▸ **WHAT YOU WILL DO**: Take the records below from their first line through the line holding "Dezember 2025", and set each of those lines down exactly, without pictures.

▸ **RECORDS PROVIDED**:
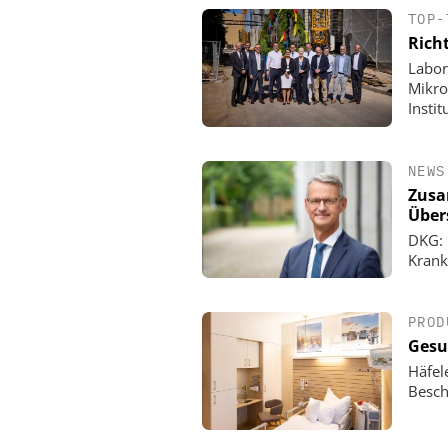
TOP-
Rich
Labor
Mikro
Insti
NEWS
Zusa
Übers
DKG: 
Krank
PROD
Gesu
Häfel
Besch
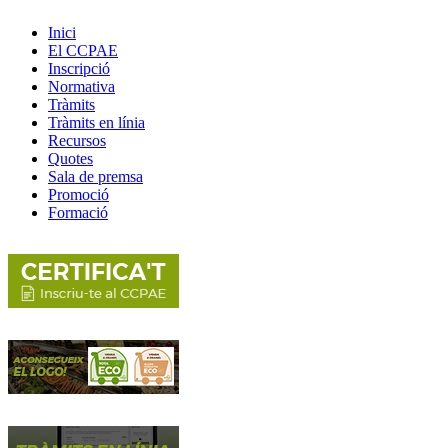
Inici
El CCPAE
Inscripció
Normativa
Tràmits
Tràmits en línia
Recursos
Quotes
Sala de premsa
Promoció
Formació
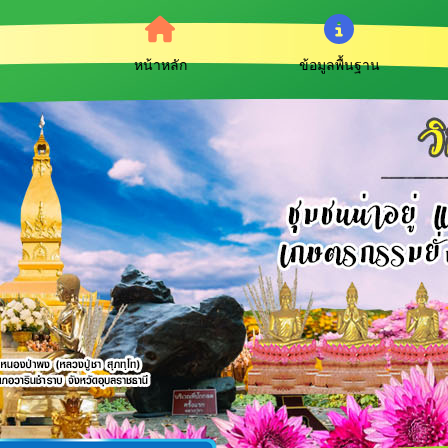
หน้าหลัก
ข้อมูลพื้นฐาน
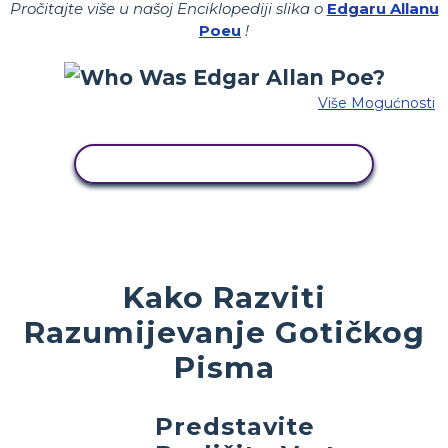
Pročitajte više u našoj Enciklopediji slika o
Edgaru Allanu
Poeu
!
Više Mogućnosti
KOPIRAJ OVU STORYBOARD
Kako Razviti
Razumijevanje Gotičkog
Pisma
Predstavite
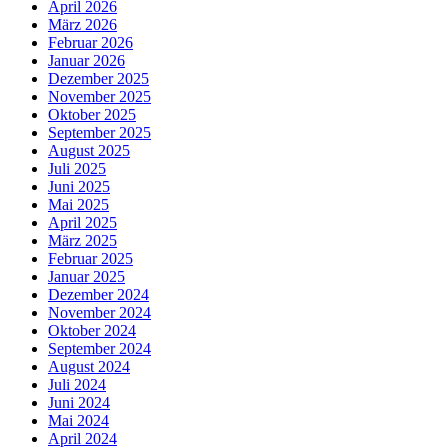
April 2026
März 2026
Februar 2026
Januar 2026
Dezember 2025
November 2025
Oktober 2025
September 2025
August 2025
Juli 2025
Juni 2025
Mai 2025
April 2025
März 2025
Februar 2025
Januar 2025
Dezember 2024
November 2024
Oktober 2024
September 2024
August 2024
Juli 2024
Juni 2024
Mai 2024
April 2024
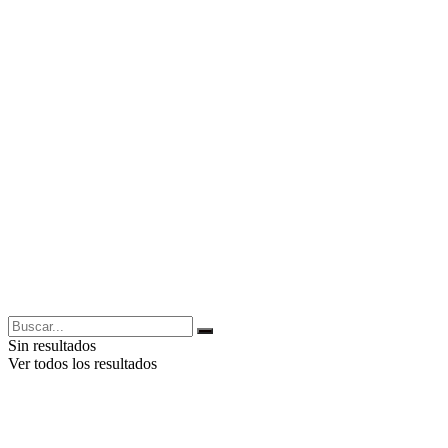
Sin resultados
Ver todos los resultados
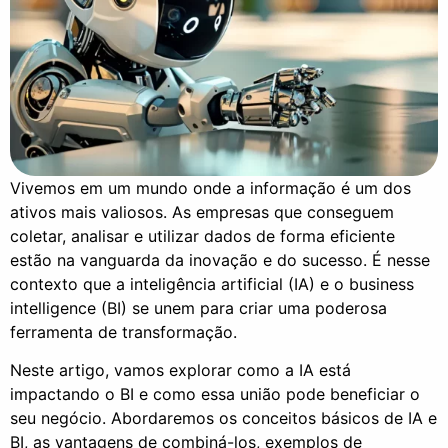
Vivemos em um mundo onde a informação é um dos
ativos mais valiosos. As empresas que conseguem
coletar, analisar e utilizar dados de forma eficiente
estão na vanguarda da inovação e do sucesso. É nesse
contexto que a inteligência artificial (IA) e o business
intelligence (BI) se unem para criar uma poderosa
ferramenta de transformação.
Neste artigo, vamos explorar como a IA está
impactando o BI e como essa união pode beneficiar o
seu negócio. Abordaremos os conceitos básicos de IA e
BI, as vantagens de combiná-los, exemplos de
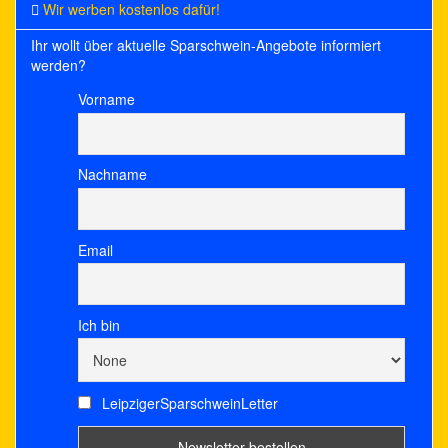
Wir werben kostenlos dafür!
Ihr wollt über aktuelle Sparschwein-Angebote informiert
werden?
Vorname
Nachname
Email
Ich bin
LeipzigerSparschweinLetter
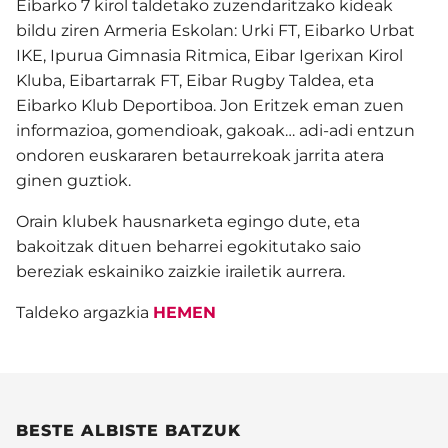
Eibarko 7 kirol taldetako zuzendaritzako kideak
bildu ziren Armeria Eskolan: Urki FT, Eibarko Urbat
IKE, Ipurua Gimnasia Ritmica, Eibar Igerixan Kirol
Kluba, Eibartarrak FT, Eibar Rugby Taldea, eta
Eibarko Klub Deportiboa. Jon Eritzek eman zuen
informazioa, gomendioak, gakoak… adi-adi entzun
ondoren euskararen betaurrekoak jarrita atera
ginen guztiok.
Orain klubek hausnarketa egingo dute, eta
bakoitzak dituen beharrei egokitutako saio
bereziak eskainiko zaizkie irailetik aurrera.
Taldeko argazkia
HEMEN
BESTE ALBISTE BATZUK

▸ **ANSWER TO THE EXERCISE**:
TOP-
Rich
Labor
Mikro
Insti
NEWS
Zusa
Übers
DKG: 
Krank
PROD
Gesu
Häfel
Besch
Inici
El CCPAE
Inscripció
Normativa
Tràmits
Tràmits en línia
Recursos
Quotes
Sala de premsa
Promoció
Formació
หน้าหลัก
ข้อมูลพื้นฐาน
Pročitajte više u našoj Enciklopediji slika o
Edgaru Allanu
Poeu
!
Više Mogućnosti
KOPIRAJ OVU STORYBOARD
Kako Razviti
Razumijevanje Gotičkog
Pisma
Predstavite
April 2026
März 2026
Februar 2026
Januar 2026
Dezember 2025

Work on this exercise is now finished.